AG Mobile also works with Taiwanese chipset supplier MediaTek to design its own feature phones and smartphones.
“AG Mobile are in Nigeria to establish a brand and deliver quality,” says Dominique Friedl, a director of corporate sales in South and sub-Saharan Africa for MediaTek.
Friedl suggests that AG Mobile could leverage on the popularity of Nollywood and musicians in Nigeria to grow AG Mobile’s brand.
He praised AG Mobile for opting to work with local partners to enter the Nigerian market instead of following global brands that operate from either the Middle East, China or Europe to distribute its products in Africa’s most lucrative market.
“I think it’s fundamental to have a local partnerships. That’s the nature AG Mobile has decided to launch in Nigeria.”
taking two new smartphones – the Zoom and the Boost to entice Nigerian customers.
Goodman believes that these handsets would differentiate AG Mobile in the Nigerian market.
The Nigerian market is really tough and the customers are tech savvy.
“I believe the Nigerian market is mature and despite the price we think we will attract customers by virtue of having good products (smartphones),” says Goodman
AG Mobile – which was the first to launch its own brand of phone in South Africa in 2007, and has since launched over 50 other devices – guarantees replacement of any faulty device for the lifetime of the phone, and three years after the phone has been discontinued.

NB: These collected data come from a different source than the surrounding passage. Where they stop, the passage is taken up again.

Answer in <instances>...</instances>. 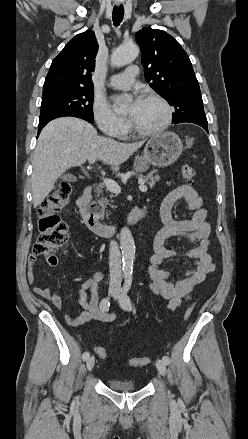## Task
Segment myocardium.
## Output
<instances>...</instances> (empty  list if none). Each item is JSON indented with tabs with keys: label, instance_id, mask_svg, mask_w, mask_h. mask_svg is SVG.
I'll return each instance as SVG.
<instances>
[{
	"label": "myocardium",
	"instance_id": "obj_1",
	"mask_svg": "<svg viewBox=\"0 0 248 439\" xmlns=\"http://www.w3.org/2000/svg\"><path fill=\"white\" fill-rule=\"evenodd\" d=\"M144 99H148V100H155L157 102H159L165 109L166 112V116L165 119L163 121V123L161 125H159L156 128L153 129H149V130H144L139 128L130 118L128 119V123H129V128L130 130L138 135V136H143V137H147V136H151L157 133H161L163 131H165L172 123L173 120V108L172 106L169 104V102L164 99L162 96L155 94V93H149L147 94Z\"/></svg>",
	"mask_w": 248,
	"mask_h": 439
}]
</instances>
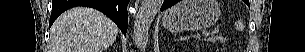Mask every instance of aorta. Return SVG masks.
Listing matches in <instances>:
<instances>
[{
	"instance_id": "aorta-1",
	"label": "aorta",
	"mask_w": 305,
	"mask_h": 52,
	"mask_svg": "<svg viewBox=\"0 0 305 52\" xmlns=\"http://www.w3.org/2000/svg\"><path fill=\"white\" fill-rule=\"evenodd\" d=\"M163 0H142L134 22V40L136 43H146L148 31L156 14L162 6Z\"/></svg>"
}]
</instances>
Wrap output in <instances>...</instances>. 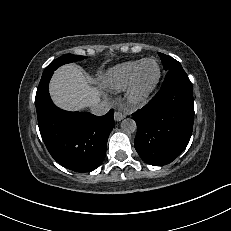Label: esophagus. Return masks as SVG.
<instances>
[{
    "instance_id": "34e87169",
    "label": "esophagus",
    "mask_w": 231,
    "mask_h": 231,
    "mask_svg": "<svg viewBox=\"0 0 231 231\" xmlns=\"http://www.w3.org/2000/svg\"><path fill=\"white\" fill-rule=\"evenodd\" d=\"M125 117H126V114L124 112H121V111H115L114 112V119H115V121H121Z\"/></svg>"
}]
</instances>
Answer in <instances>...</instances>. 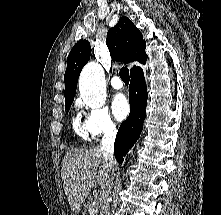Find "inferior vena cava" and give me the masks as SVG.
<instances>
[{
	"mask_svg": "<svg viewBox=\"0 0 221 215\" xmlns=\"http://www.w3.org/2000/svg\"><path fill=\"white\" fill-rule=\"evenodd\" d=\"M116 138V129L109 128L106 130L104 137L101 141V147L100 150L102 152L103 158L108 162L110 168L113 167V160H114V142ZM113 180V177L111 176L109 180V184L107 185V188L102 194V201L100 205V215H110V206H109V195L111 193V182Z\"/></svg>",
	"mask_w": 221,
	"mask_h": 215,
	"instance_id": "1",
	"label": "inferior vena cava"
}]
</instances>
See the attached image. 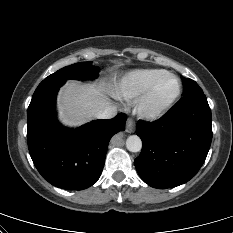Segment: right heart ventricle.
Segmentation results:
<instances>
[{"label":"right heart ventricle","instance_id":"obj_1","mask_svg":"<svg viewBox=\"0 0 233 233\" xmlns=\"http://www.w3.org/2000/svg\"><path fill=\"white\" fill-rule=\"evenodd\" d=\"M162 69H136L126 73L112 86V94L123 100L139 97L161 74Z\"/></svg>","mask_w":233,"mask_h":233}]
</instances>
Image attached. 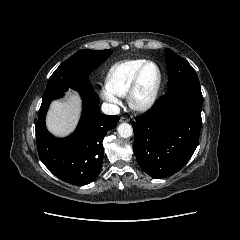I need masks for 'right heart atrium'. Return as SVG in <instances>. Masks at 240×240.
<instances>
[{
    "instance_id": "1",
    "label": "right heart atrium",
    "mask_w": 240,
    "mask_h": 240,
    "mask_svg": "<svg viewBox=\"0 0 240 240\" xmlns=\"http://www.w3.org/2000/svg\"><path fill=\"white\" fill-rule=\"evenodd\" d=\"M102 96L103 98L111 103L112 105H117L118 104V98L117 95L109 91L107 88L102 91Z\"/></svg>"
}]
</instances>
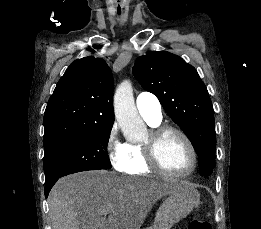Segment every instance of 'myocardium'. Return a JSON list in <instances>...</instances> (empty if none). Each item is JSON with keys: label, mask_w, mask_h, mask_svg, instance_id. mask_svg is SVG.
Instances as JSON below:
<instances>
[{"label": "myocardium", "mask_w": 261, "mask_h": 229, "mask_svg": "<svg viewBox=\"0 0 261 229\" xmlns=\"http://www.w3.org/2000/svg\"><path fill=\"white\" fill-rule=\"evenodd\" d=\"M171 133L179 135L184 140L191 153L192 163L190 168L186 172L183 173L172 172L168 170L160 160L159 157L160 144L163 138ZM143 144L146 149L147 159L151 168L162 175L172 177V178H184L191 175L196 169L197 152L195 146L191 141V139L188 137V135L177 127L170 126V125H163V126L156 127L151 130L148 139Z\"/></svg>", "instance_id": "f54148a6"}]
</instances>
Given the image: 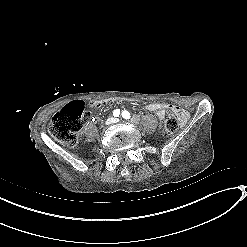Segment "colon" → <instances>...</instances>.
Masks as SVG:
<instances>
[{"instance_id":"obj_1","label":"colon","mask_w":247,"mask_h":247,"mask_svg":"<svg viewBox=\"0 0 247 247\" xmlns=\"http://www.w3.org/2000/svg\"><path fill=\"white\" fill-rule=\"evenodd\" d=\"M138 104L142 107H147V102L141 99H135L133 97L126 96L119 98H111L108 100L99 101L93 104L87 105V108L95 107L100 109L102 106L107 107L118 104ZM88 122V115L85 111V107L79 101H74L72 104L67 105L60 110L53 118L52 123L49 126V133L52 137L67 143L74 144L77 141L79 131ZM178 121L175 114L172 111H168L165 120V131L168 134H173L177 131Z\"/></svg>"}]
</instances>
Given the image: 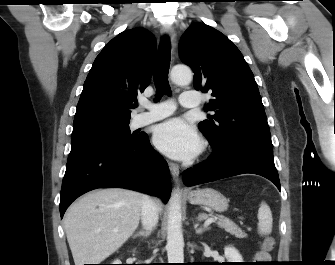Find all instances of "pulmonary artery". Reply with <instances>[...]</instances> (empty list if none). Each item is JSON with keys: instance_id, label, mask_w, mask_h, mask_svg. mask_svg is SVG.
Listing matches in <instances>:
<instances>
[{"instance_id": "e3ab8cb5", "label": "pulmonary artery", "mask_w": 335, "mask_h": 265, "mask_svg": "<svg viewBox=\"0 0 335 265\" xmlns=\"http://www.w3.org/2000/svg\"><path fill=\"white\" fill-rule=\"evenodd\" d=\"M180 105L184 108H195L200 104V97L196 91H186L180 95ZM142 107L147 111L136 115L134 124L137 127L161 120L170 116L175 111V104L171 100L161 103H142Z\"/></svg>"}]
</instances>
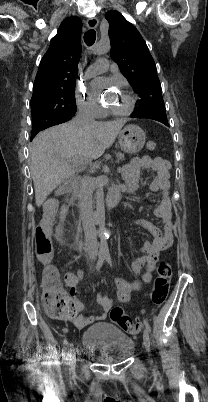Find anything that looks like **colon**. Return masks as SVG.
<instances>
[{
    "instance_id": "1",
    "label": "colon",
    "mask_w": 208,
    "mask_h": 402,
    "mask_svg": "<svg viewBox=\"0 0 208 402\" xmlns=\"http://www.w3.org/2000/svg\"><path fill=\"white\" fill-rule=\"evenodd\" d=\"M148 151L156 150V143L149 141L146 144ZM36 257L40 265H45L42 270L44 282L42 284L45 299H42V308H46L47 314H68L74 317L76 314L75 300L70 299L73 292L70 277H60L57 261L52 257L53 244L51 234L44 232L43 228L37 229ZM172 277V266L167 260H161L157 267V275L154 286L150 291L151 307L162 306L167 298L169 284ZM77 302V301H76ZM111 321L123 331L133 333L136 329L134 321L120 306H114L110 311Z\"/></svg>"
}]
</instances>
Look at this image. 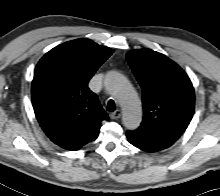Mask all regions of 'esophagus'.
Here are the masks:
<instances>
[{
  "label": "esophagus",
  "instance_id": "1",
  "mask_svg": "<svg viewBox=\"0 0 220 196\" xmlns=\"http://www.w3.org/2000/svg\"><path fill=\"white\" fill-rule=\"evenodd\" d=\"M111 119H119L121 117V111L117 110L110 114Z\"/></svg>",
  "mask_w": 220,
  "mask_h": 196
}]
</instances>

The warranty includes the replacement of two cracked screens – at no charge. While AG Mobile pride itself on swopping out a high percentage of its phones, the lifetime warranty and screen replacement refers exclusively to AG Mobile flagship device the Ghost.

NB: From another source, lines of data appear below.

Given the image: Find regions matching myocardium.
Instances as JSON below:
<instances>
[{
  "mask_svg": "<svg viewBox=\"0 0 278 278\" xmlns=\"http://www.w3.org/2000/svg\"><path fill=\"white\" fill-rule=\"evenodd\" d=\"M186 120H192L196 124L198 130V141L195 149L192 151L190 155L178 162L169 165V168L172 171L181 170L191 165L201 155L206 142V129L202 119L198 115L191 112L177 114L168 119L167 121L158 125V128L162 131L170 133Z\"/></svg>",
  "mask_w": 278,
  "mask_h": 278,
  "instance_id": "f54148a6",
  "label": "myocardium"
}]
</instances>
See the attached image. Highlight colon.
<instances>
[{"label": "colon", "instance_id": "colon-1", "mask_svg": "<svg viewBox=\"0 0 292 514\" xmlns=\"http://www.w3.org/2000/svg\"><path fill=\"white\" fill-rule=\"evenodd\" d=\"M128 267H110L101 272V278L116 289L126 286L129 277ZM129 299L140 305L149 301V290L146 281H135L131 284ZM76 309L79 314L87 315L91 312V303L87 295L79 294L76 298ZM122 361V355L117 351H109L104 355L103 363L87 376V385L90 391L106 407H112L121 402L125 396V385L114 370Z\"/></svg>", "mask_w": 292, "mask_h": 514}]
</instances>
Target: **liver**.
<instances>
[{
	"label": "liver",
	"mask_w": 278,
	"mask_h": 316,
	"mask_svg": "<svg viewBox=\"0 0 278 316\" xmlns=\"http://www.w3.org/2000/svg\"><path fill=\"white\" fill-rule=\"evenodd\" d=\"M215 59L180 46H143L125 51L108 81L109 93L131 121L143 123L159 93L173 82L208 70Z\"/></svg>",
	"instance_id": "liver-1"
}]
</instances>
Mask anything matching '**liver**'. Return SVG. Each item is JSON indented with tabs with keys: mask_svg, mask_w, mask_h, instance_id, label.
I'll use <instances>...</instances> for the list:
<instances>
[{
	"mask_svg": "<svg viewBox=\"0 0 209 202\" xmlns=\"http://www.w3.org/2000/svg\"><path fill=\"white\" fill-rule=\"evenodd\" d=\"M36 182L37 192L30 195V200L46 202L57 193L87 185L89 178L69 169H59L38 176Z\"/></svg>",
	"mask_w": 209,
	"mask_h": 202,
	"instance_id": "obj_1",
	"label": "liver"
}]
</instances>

Goodman wouldn’t be drawn into commenting on the numbers of smartphones the company is planning to sell in the first month in Nigeria.
“We haven’t entered the market and is difficult to provide a clear indication of how many phones we will sell a month in Nigeria. We are going to be aggressive and market our brands in Nigeria aggressively,” says Goodman
Moving into Nigeria may give AG Mobile’s business a fillip for its smartphones and make it one of the biggest African-based smartphone manufacturer.
“It’s fantastic to enter the Nigerian market. Our next entry into real growth and we are very excited of prospects being able to give Nigerians what we have been giving South Africans – a well-priced, quality product,” says Goodman.